The Australian Securities Exchange is pushing ahead in its dabblings with the technology underpinning Bitcoin as a potential replacement for its core CHESS post-trade cash equities system.

In January this year the ASX announced it intended to base its new post-trade platforms on distributed ledger technology, following a minority investment in fintech firm Digital Asset that it boosted to an 8.5 percent holding six months later.
The investment formed part of the stock exchange's $50 million, four-year systems overhaul that commenced last year and which will see all the technology underlying its trade and post-trade systems replaced.
The ASX said it wanted to ascertain whether the blockchain technology - which works as a decentralised ledger of every transaction ever made, with transactions verified and shared by a global network of computers - can work at the scale of the local equity market.
Rather than use the publicly available blockchain that underpins Bitcoin, the ASX intends to implement a private network where all involved parties will need permission to participate.
The stock exchange today said it had completed development of a working solution for a "subset of use cases" which had met "performance, security and scalability thresholds".
It said it is talking with regulators and stakeholders about the concept of introducing untested technology into the heavily regulated finance industry, and would now focus its attention on building an "industrial strength platform" that could replace its CHESS post-trade equity services system.

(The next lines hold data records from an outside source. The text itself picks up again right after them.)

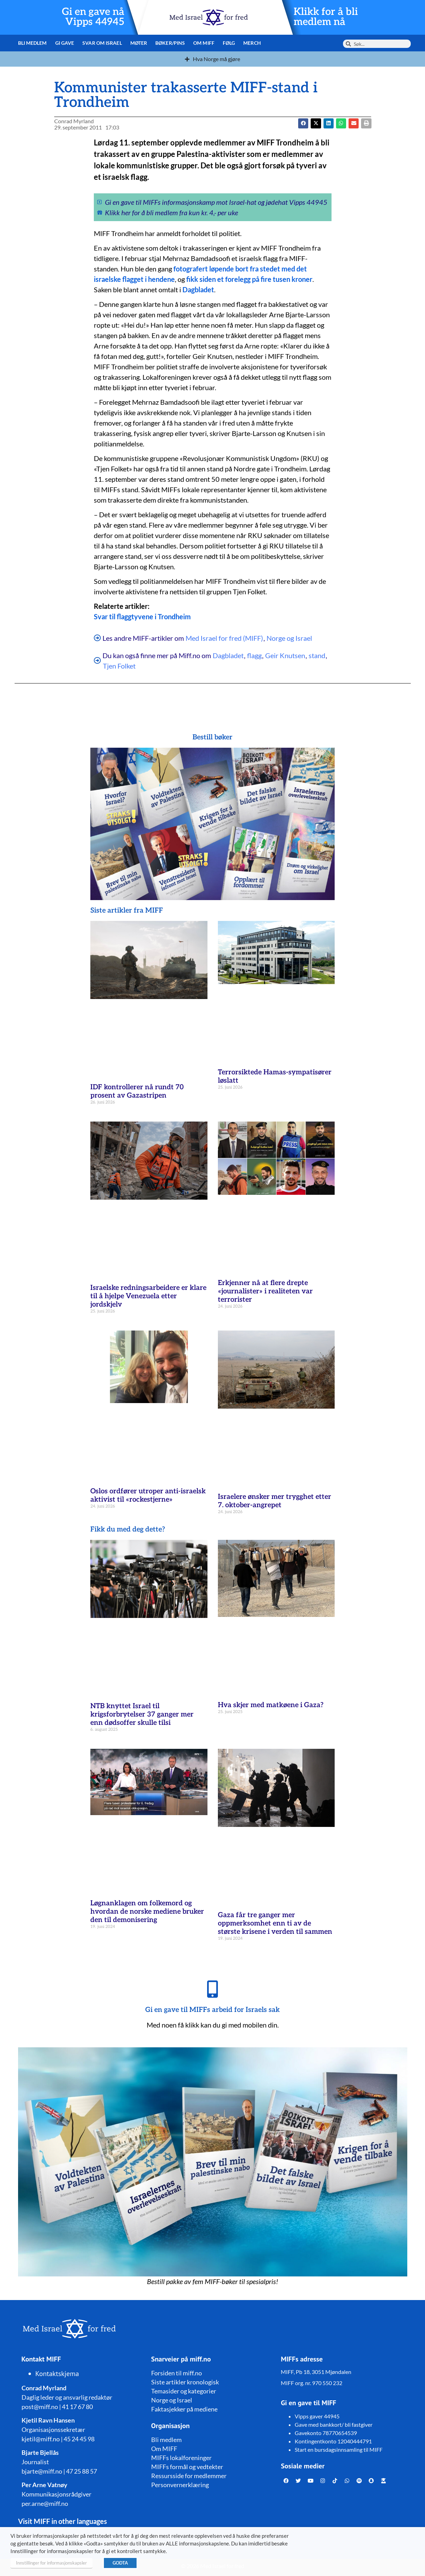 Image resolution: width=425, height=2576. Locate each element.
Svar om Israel (102, 43)
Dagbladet (228, 655)
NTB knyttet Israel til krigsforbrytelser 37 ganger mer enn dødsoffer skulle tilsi (142, 1714)
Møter (138, 43)
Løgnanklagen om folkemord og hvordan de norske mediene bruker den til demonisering (147, 1911)
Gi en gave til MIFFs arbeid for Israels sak (212, 2010)
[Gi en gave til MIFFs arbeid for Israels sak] (212, 1989)
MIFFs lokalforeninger (181, 2457)
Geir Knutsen (285, 655)
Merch (252, 43)
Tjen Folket (119, 666)
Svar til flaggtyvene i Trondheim (142, 616)
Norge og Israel (289, 638)
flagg (254, 655)
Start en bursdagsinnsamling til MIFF (339, 2449)
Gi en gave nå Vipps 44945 (93, 17)
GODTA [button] (120, 2563)
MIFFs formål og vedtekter (187, 2466)
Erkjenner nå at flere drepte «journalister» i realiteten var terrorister (265, 1291)
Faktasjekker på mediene (184, 2409)
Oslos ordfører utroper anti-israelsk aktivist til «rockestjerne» (148, 1495)
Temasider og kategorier (183, 2391)
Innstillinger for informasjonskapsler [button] (51, 2563)
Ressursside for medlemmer (189, 2475)
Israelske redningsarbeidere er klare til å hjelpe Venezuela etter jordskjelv (148, 1296)
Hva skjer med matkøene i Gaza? (271, 1705)
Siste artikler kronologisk (185, 2382)
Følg (229, 43)
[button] (316, 123)
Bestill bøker (212, 737)
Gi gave (64, 43)
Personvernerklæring (180, 2485)
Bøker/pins (170, 43)
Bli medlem (32, 43)
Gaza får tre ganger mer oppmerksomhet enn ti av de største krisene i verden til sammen (275, 1923)
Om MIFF (203, 43)
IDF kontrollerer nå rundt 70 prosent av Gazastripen (137, 1091)
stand (317, 655)
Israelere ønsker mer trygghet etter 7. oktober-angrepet (274, 1501)
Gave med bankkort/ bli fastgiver (334, 2424)
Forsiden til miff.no (176, 2373)
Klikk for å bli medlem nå (326, 17)
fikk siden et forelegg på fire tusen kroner (249, 279)
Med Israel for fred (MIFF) (224, 638)
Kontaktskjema (57, 2373) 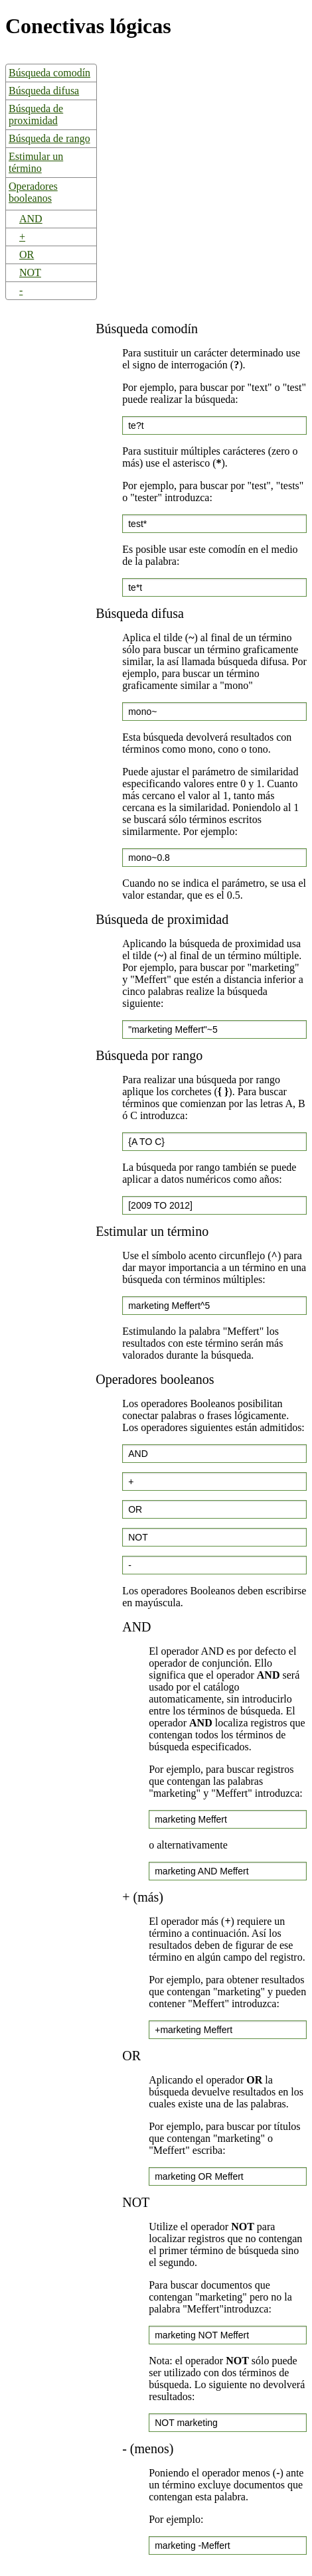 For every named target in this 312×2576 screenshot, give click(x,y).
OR (26, 254)
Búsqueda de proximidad (36, 114)
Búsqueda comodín (49, 72)
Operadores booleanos (33, 192)
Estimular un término (36, 162)
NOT (30, 272)
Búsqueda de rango (49, 138)
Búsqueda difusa (44, 90)
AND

It still does not intend to make a decision on the technology that will replace CHESS until next year. CHESS will continue to operate as normal until then.
Around half of the ASX's $50.2 million capital expenditure in its just-ended FY16 fiscal year went towards its technology transformation efforts, the stock exchange revealed at its full-year results briefing today.
To date the program has focused on its trading platforms - derivatives, equities, risk management and market monitoring. The project will move to post-trade technologies next year.
The ASX's average headcount rose almost 2 percent to 534 full-time equivalents in its most recent fiscal year as it applied more resources to the transformation effort. The stock exchange expects the same level of capex for FY17.